# 7 ft Hammer Head



## gordaskipper (Feb 26, 2010)

Had a good trip in Gorda on the pier this weekend my biggest shark in 4 yrs. Not sure what how much she tip the scales at fairly thick for a hammer say about 150lb sure was freakin heavy!!! Water was in great shape got a nice male bull shark Saturday late night too. Some great fishing left this year still hope some of you guys can make it down. Shark was released unharmed thats why not alot of pics.


----------



## Jolly Roger (May 21, 2004)

congrats,


----------



## Krash (May 21, 2004)

Very nice. WTG!!!!!!!!!!


----------



## johnmyjohn (Aug 6, 2006)

Good looking fish. Must of been tough getting up to the peir. Kind of makes me pucker seeing arms and hands close to those teeth.


----------



## REELING 65 (Aug 18, 2009)

Awesome!


----------



## bullredman (Jul 19, 2005)

way to go.. nice fish


----------



## newsharker (Oct 31, 2009)

nice fish.


----------



## Fishin-Inc (May 27, 2004)

*cool*

Unusual pier catch! Nice sized one also! Green to ya.


----------



## dreamer (Aug 12, 2005)

NICE!!


----------



## aggiemulletboy (May 31, 2006)

Good lookin fish for sure! Great job


----------



## iwanashark (Jul 13, 2009)

good job! how did you get him on the peir?


----------



## Sea-Slug (May 28, 2004)

Awesome! Congrats!


----------



## Sharkbitten (Nov 20, 2009)

how did you get it up the pier?


----------



## troutless (Feb 17, 2006)

Congrats on a nice HH. Boy that would make my day.


----------



## Long Rodder (Oct 4, 2006)

Can I borrow your blue shirt?! Dang!


----------



## anywaterfisher (Jun 17, 2010)

big shark!! he looks hungry


----------



## ElTiburon (May 1, 2005)

NIIIIICE


----------



## goodwood (Mar 30, 2009)

nice fishes. that dorsal on the hammer is long.


----------



## gmoney (Jul 26, 2004)

You da man Gordaskipper! I know you have spent many a long night looking for such a fish. Your patience has paid off this year. You have caught some BIG fish off that pier. I am living through you. Congrats again gordaskipper, aka CSL.


----------



## gordaskipper (Feb 26, 2010)

*Thanks ya'all*

I appreciate all the remarks and congrats and GMONEY is right he knows!!...fish was roped...fought it about 40 mins thank God for Harrington's 552 blanks...325 yrds of 80lb on Newell 646 had maybe a third of line or less left when it finally stopped...It still pulled drag in small doses thought maybe a big ray at first...reel has 45lb drag but never was on all the way until the pier...I locked the drag down at pier once shock leader was on reel it still pulled drag...im just one lucky dude...we have seen a tiger shark out there 2 yrs ago in late September....hmmmmmm ya never know right?


----------



## gator (May 22, 2004)

Nice, I will have to make it down there, it's a great pier.


----------



## elpistolero45 (May 9, 2010)

Great Fish! Good For YOU!


----------



## trophytroutman (Mar 21, 2009)

Nice fish.Caught a small hammerhead years ago down there.


----------



## nuclear fishin (May 29, 2004)

Great catch! Congratulations Hope that dude swims up Crystal way


----------



## Long Rodder (Oct 4, 2006)

*How to get there from Richmond/Houston*

Alright; now I've got to ask. I have never fished Gorda. What's the best way to get there? I-10 or head out somewhere South of there?...
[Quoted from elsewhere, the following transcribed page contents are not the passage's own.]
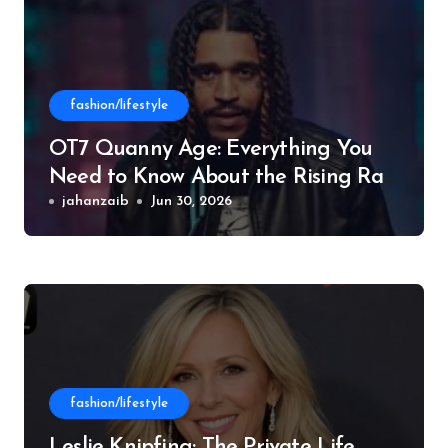
fashion/lifestyle
OT7 Quanny Age: Everything You
Need to Know About the Rising Rap
Star
jahanzaib
Jun 30, 2026
fashion/lifestyle
Leslie Knipfing: The Private Life,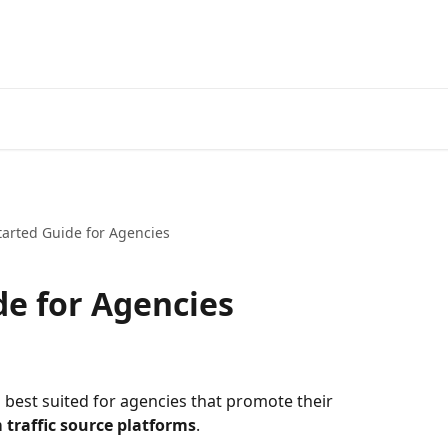
tarted Guide for Agencies
de for Agencies
 best suited for agencies that promote their 
m traffic source platforms
. ​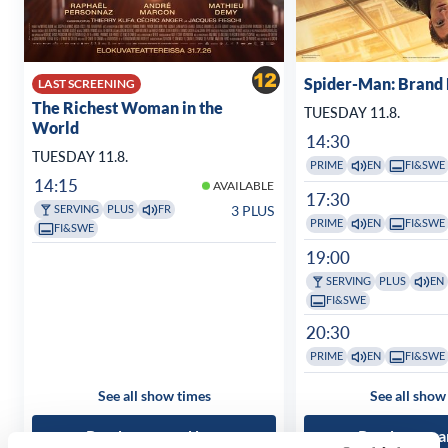
Spider-Man: Brand
LAST SCREENING
The Richest Woman in the
TUESDAY 11.8.
World
14:30
TUESDAY 11.8.
PRIME
EN
FI&SWE
14:15
AVAILABLE
17:30
3 PLUS
SERVING
PLUS
FR
PRIME
EN
FI&SWE
FI&SWE
19:00
SERVING
PLUS
EN
FI&SWE
20:30
PRIME
EN
FI&SWE
See all show times
See all show
Read more and buy
Read more a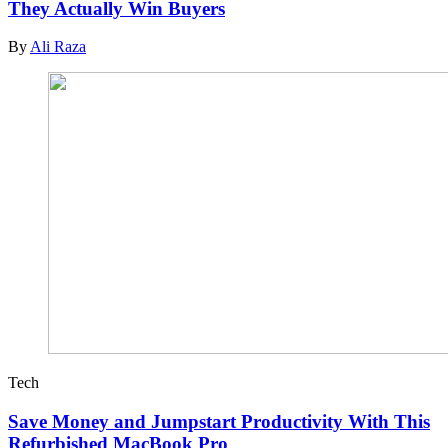
They Actually Win Buyers
By
Ali Raza
Tech
Save Money and Jumpstart Productivity With This
Refurbished MacBook Pro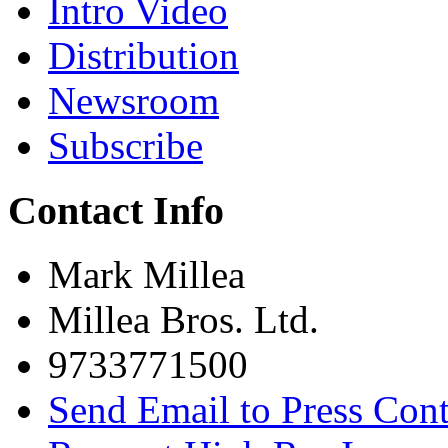
Intro Video
Distribution
Newsroom
Subscribe
Contact Info
Mark Millea
Millea Bros. Ltd.
9733771500
Send Email to Press Cont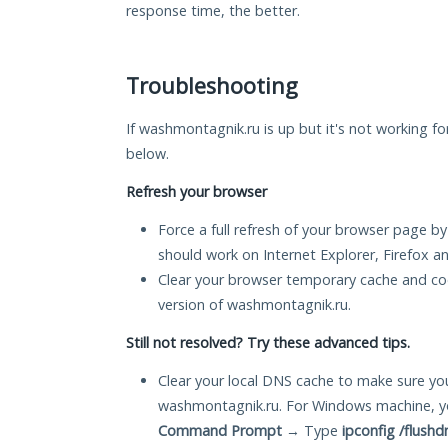
response time, the better.
Troubleshooting
If washmontagnik.ru is up but it's not working fo
below.
Refresh your browser
Force a full refresh of your browser page by
should work on Internet Explorer, Firefox 
Clear your browser temporary cache and co
version of washmontagnik.ru.
Still not resolved? Try these advanced tips.
Clear your local DNS cache to make sure you
washmontagnik.ru. For Windows machine, y
Command Prompt
→ Type
ipconfig /flushd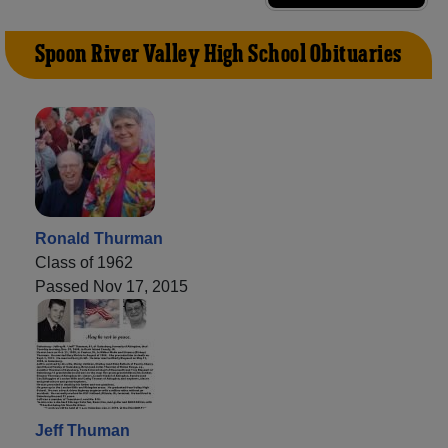
Spoon River Valley High School Obituaries
Ronald Thurman
Class of 1962
Passed Nov 17, 2015
Jeff Thuman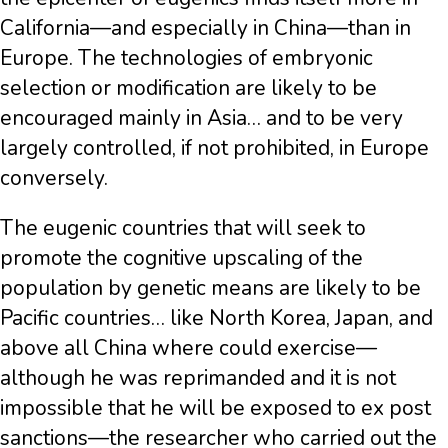
California—and especially in China—than in
Europe. The technologies of embryonic
selection or modification are likely to be
encouraged mainly in Asia… and to be very
largely controlled, if not prohibited, in Europe
conversely.
The eugenic countries that will seek to
promote the cognitive upscaling of the
population by genetic means are likely to be
Pacific countries… like North Korea, Japan, and
above all China where could exercise—
although he was reprimanded and it is not
impossible that he will be exposed to ex post
sanctions—the researcher who carried out the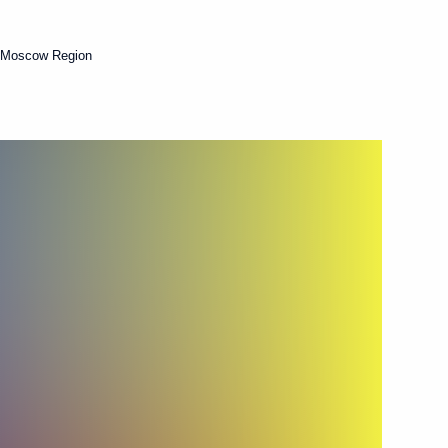
 Moscow Region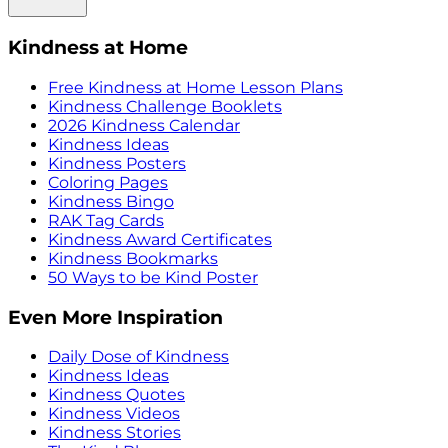
Kindness at Home
Free Kindness at Home Lesson Plans
Kindness Challenge Booklets
2026 Kindness Calendar
Kindness Ideas
Kindness Posters
Coloring Pages
Kindness Bingo
RAK Tag Cards
Kindness Award Certificates
Kindness Bookmarks
50 Ways to be Kind Poster
Even More Inspiration
Daily Dose of Kindness
Kindness Ideas
Kindness Quotes
Kindness Videos
Kindness Stories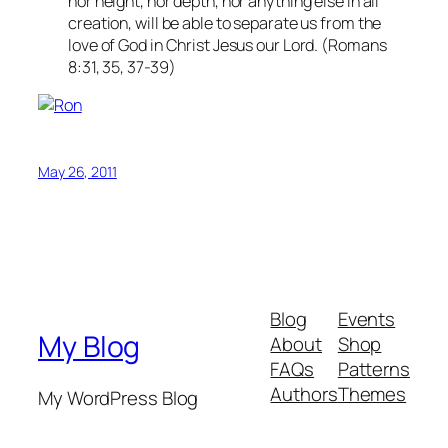
nor height, nor depth, nor anything else in all
creation, will be able to separate us from the
love of God in Christ Jesus our Lord. (Romans
8:31, 35, 37-39)
May 26, 2011
Blog
Events
My Blog
About
Shop
FAQs
Patterns
Authors
Themes
My WordPress Blog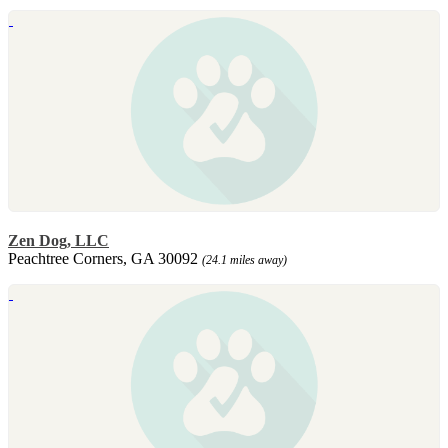
Zen Dog, LLC
Peachtree Corners, GA 30092
(24.1 miles away)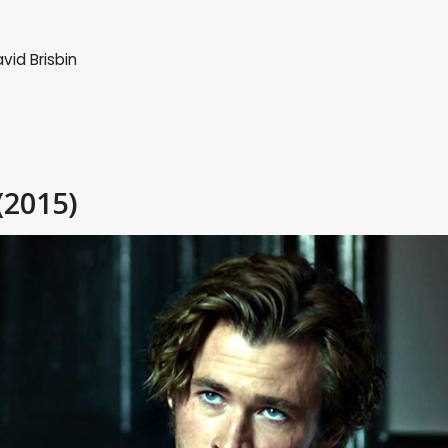
vid Brisbin
(2015)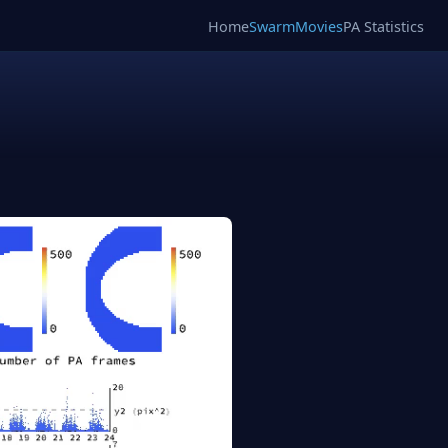
Home
SwarmMovies
PA Statistics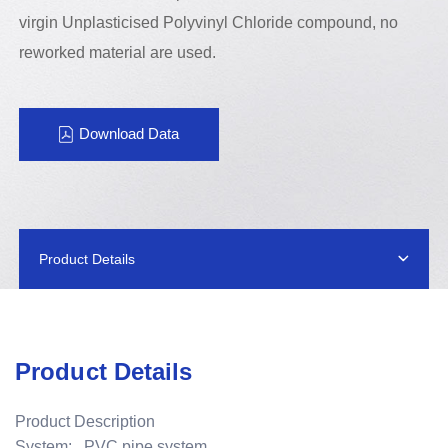
virgin Unplasticised Polyvinyl Chloride compound, no
reworked material are used.
Download Data
Product Details
Product Details
Product Description
System: PVC pipe system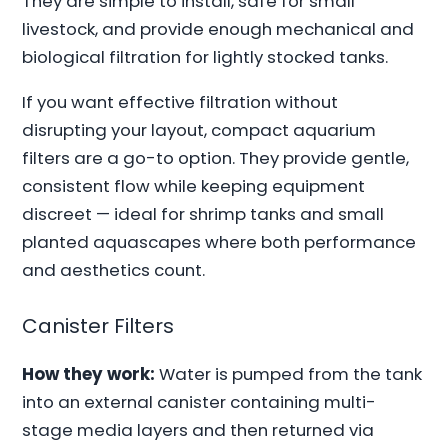
They are simple to install, safe for small
livestock, and provide enough mechanical and
biological filtration for lightly stocked tanks.
If you want effective filtration without
disrupting your layout, compact aquarium
filters are a go-to option. They provide gentle,
consistent flow while keeping equipment
discreet — ideal for shrimp tanks and small
planted aquascapes where both performance
and aesthetics count.
Canister Filters
How they work:
Water is pumped from the tank
into an external canister containing multi-
stage media layers and then returned via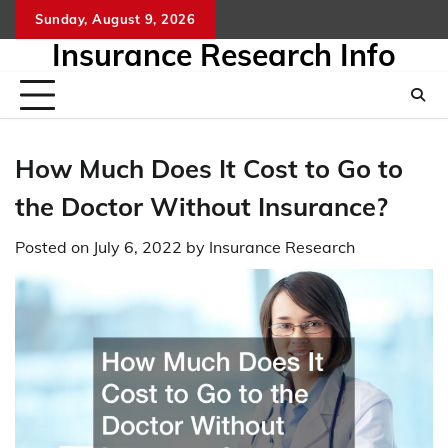
Skip
Sunday, August 9, 2026
to
Insurance Research Info
content
How Much Does It Cost to Go to
the Doctor Without Insurance?
Posted on
July 6, 2022
by
Insurance Research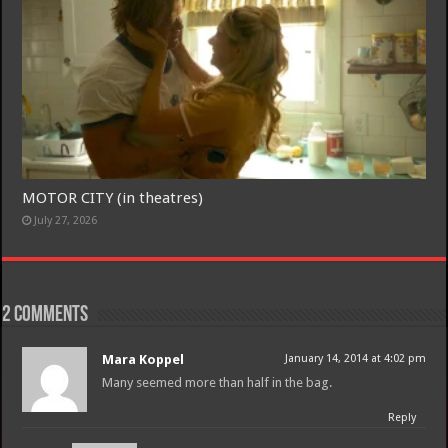
MOTOR CITY (in theatres)
July 27, 2026
2 comments
Mara Koppel
January 14, 2014 at 4:02 pm
Many seemed more than half in the bag.
Reply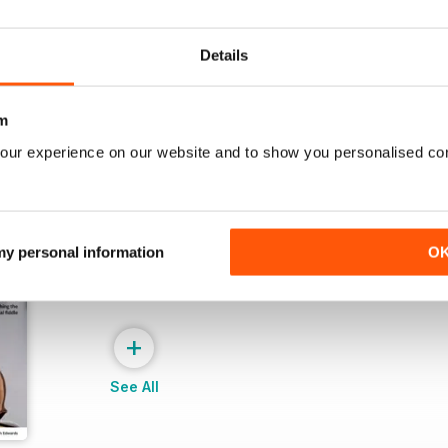
Buy for
$7.99
Buy for
$7.99
View
|
Add to Cart
View
|
Add to Cart
Details
m
our experience on our website and to show you personalised co
 my personal information
O
+
See All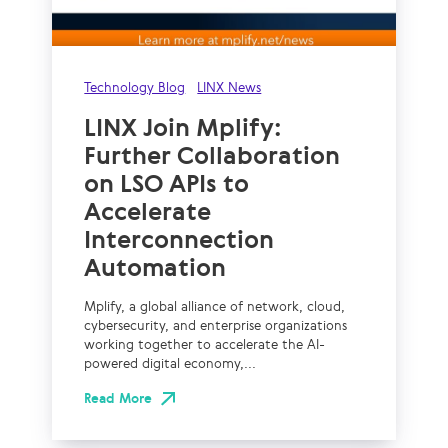
Technology Blog
LINX News
LINX Join Mplify:
Further Collaboration
on LSO APIs to
Accelerate
Interconnection
Automation
Mplify, a global alliance of network, cloud,
cybersecurity, and enterprise organizations
working together to accelerate the AI-
powered digital economy,...
Read More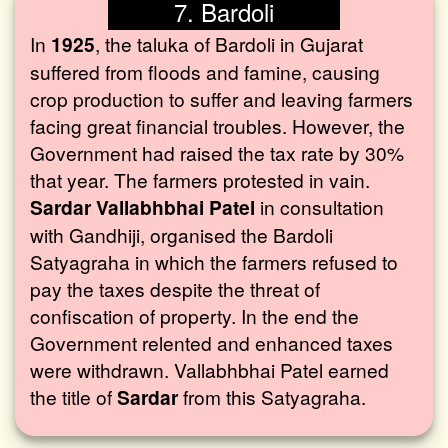
7. Bardoli
In
1925
, the taluka of Bardoli in Gujarat
suffered from floods and famine, causing
crop production to suffer and leaving farmers
facing great financial troubles. However, the
Government had raised the tax rate by 30%
that year. The farmers protested in vain.
Sardar Vallabhbhai Patel
in consultation
with Gandhiji, organised the Bardoli
Satyagraha in which the farmers refused to
pay the taxes despite the threat of
confiscation of property. In the end the
Government relented and enhanced taxes
were withdrawn. Vallabhbhai Patel earned
the title of
Sardar
from this Satyagraha.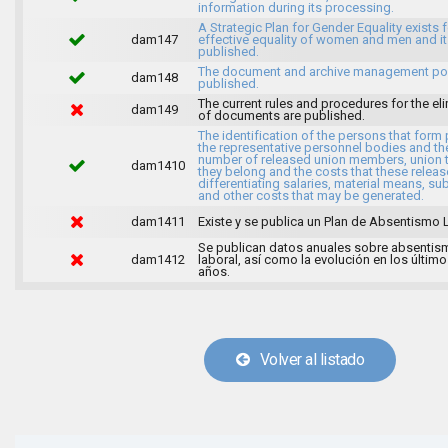
information during its processing.
A Strategic Plan for Gender Equality exists f
dam147
effective equality of women and men and it
published.
The document and archive management pol
dam148
published.
The current rules and procedures for the el
dam149
of documents are published.
The identification of the persons that form 
the representative personnel bodies and th
number of released union members, union 
dam1410
they belong and the costs that these release
differentiating salaries, material means, su
and other costs that may be generated.
dam1411
Existe y se publica un Plan de Absentismo 
Se publican datos anuales sobre absentis
dam1412
laboral, así como la evolución en los último
años.
Volver al listado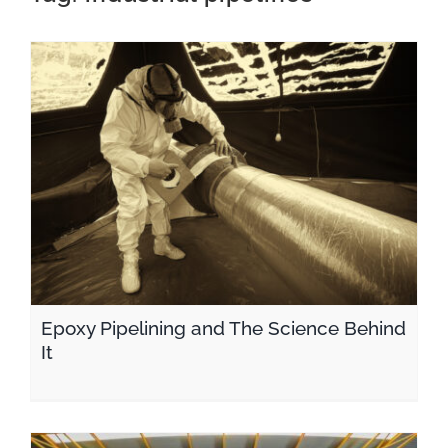
CONTACT
Epoxy Pipelining and The Science Behind It
Epoxy Pipelining and The Science Behind
It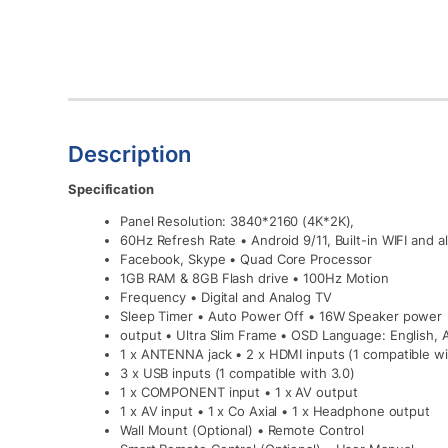
Description
Specification
Panel Resolution: 3840*2160 (4K*2K),
60Hz Refresh Rate • Android 9/11, Built-in WIFI and
Facebook, Skype • Quad Core Processor
1GB RAM & 8GB Flash drive • 100Hz Motion
Frequency • Digital and Analog TV
Sleep Timer • Auto Power Off • 16W Speaker power
output • Ultra Slim Frame • OSD Language: English, 
1 x ANTENNA jack • 2 x HDMI inputs (1 compatible w
3 x USB inputs (1 compatible with 3.0)
1 x COMPONENT input • 1 x AV output
1 x AV input • 1 x Co Axial • 1 x Headphone output
Wall Mount (Optional) • Remote Control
I do go to Corpus now and then but have tired of San Luis Pass and the adventure of getting onto and off the beach in that soft sand. I DO enjoy long rodding off the Surfside Jetty, but am game for something new.

Thanks.
Regards.
LR


----------



## Krash (May 21, 2004)

From Richmond,take 59 to Wharton. Then take 60 south through Bay City all the way to Matagorda.Turn left at the end of town,go over the big bridge and it'll take you right to the jetty/pier. Nice parking area there.
Beach access is about 1/2 mile before you reach the park.Look for the sign.


----------



## Long Rodder (Oct 4, 2006)

Krash, 
Excellent driving instructions; thanks. 

A couple questions about the pier:
1) How long is it?
2) How close can you park to it? 
3) How much does it cost to get on it?
4) Is there a limit to the number of rods one can take out (both long rods and/or bait rods)?
5) Any facilities (food, bait, rest room, etc.)?
6) How far above the water is it? 
7) If you hang something sizeable, can you 'walk' the fish off the pier and onto the beach or over to the jetty rocks to retrieve it?
8) What's the approx. water depth off the railing straight down? How about 40+ yards straight out?
Thanks again. LR


----------